- Launch DateOctober 14, 1997
- Arrival DateJanuary 14, 2005
- Mission TypeOrbiter/Lander
- TargetSaturn system
The Cassini-Huygens Saturn Orbiter and Titan Probe was launched in 1997 and arrived at Saturn in 2004. At Saturn, Cassini released the Huygens probe toward the planet’s gas-shrouded moon Titan. Huygens touched down on the moon on January 14, 2005, and became the first robotic explorer to land on an outer solar system body.
Relevance to Astrobiology
The Cassini-Huygens mission has provided invaluable data for astrobiologists studying life’s potential on the moons of giant planets.
For the first time, astrobiologists were able to see through the thick atmosphere of Titan and study the moon’s surface, where they found lakes and seas filled with liquid hydrocarbons. Astrobiologists are studying what these liquid hydrocarbons could mean for life’s potential on Titan.
Cassini-Huygens data also revealed that that Titan could have reserves of liquid water, similar to those on Jupiter’s moon Europa, trapped beneath its frigid surface. This finding opened our eyes to new possibilities for habitable environments on the mysterious moon.
Cassini also witnessed icy plumes erupting from Saturn’s small moon Enceladus. When flying through the plumes, the spacecraft found evidence of saltwater and organic chemicals. This raised questions about whether or not habitable environments could exist beneath the surface of Enceladus.
Cassini continues to collect spectacular data that will not only help astrobiologists understand potential habitats for life in the Solar System, but will also help determine processes that could lead to habitability on the moons of giant planets around distant stars.
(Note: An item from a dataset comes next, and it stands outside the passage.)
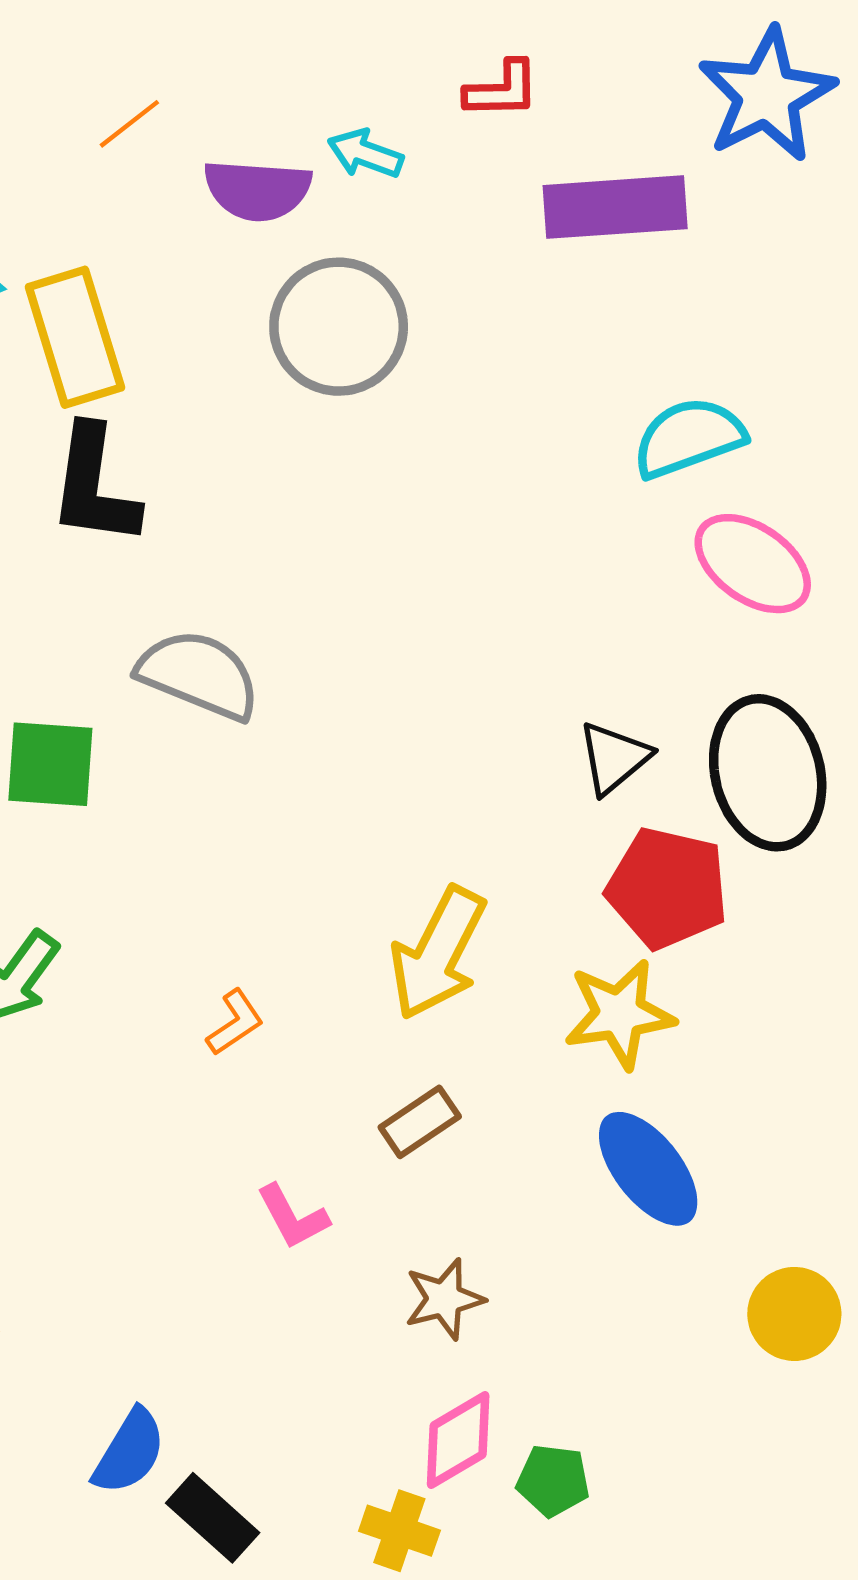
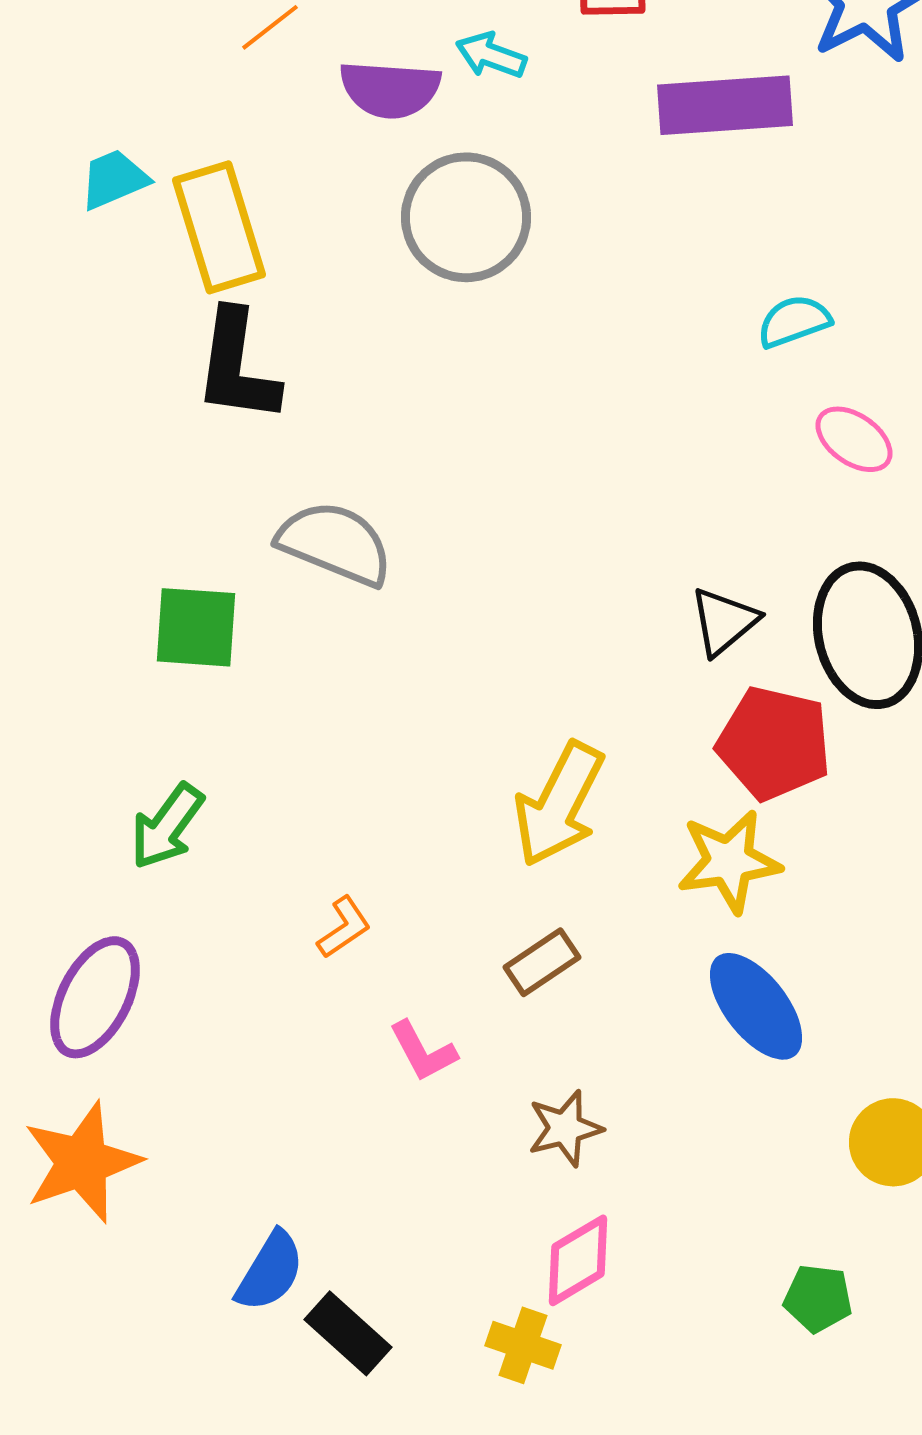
cyan semicircle: (689, 438) -> (794, 321), size x0.7
pink ellipse: (753, 564) -> (854, 439), size x0.7
orange L-shape: (235, 1023) -> (344, 927), moved
green pentagon: (553, 1480) -> (818, 1298), moved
NASA Astrobiology Involvement
Researchers supported by elements of the Astrobiology Program have been involved in numerous aspects of the Cassini-Huygens mission, from instrument development to data collection and analysis. Studying the Saturn system and the habitability of Saturn’s moons is of direct relevance to the goals of the Astrobiology Program.
Thanks in part to the Cassini-Huygens mission, Enceladus and Titan are now two of astrobiology’s highest priority targets for exploration. The Astrobiology program devotes a great deal of resources toward determining life’s potential on these unique moons. Studies supported by the program include Earth-based research in laboratories and in the field that are used to interpret data being returned by the Cassini mission. The Astrobiology Program also supports the development of instruments that will be used on future missions to the Saturn system.
NAI University of Hawaii, Manoa Team member Toby Owen is a Co-I and interdisciplinary scientist on the Cassini mission, and one of the scientists that led the mission to a new start as a NASA-ESA mission.
NAI Arizona State University Team member, graduate student Christopher Glein’s interpretation of Cassini data is enhanced by research into the source of material in Enceladus plumes. Glein, Mikhail Zolotov, and Everett Shock are researching the origin of Titan’s atmosphere.
NAI Jet Propulsion Laboratory (Icy Worlds) Team Co-I Christophe Sotin is a Cassini-Huygens Co-Investigator. His involvement includes development of thermal evolution models of icy satellites which have been constrained by observations of their atmosphere and surface geology. Sotin is also involved in implementing the observations and processing data from the VIMS/Cassini spectrometer.
NAI Jet Propulsion Laboratory (Titan) Team member Jonathan Lunine is a Titan Interdisciplinary Scientist on the Cassini Mission. Roger Yelle is a Co-I on the Cassini Ion and Neutral Mass Spectrometer. Robert West is a Co-I on both the Imaging Science System and Ultraviolet Imaging Spectrograph science teams.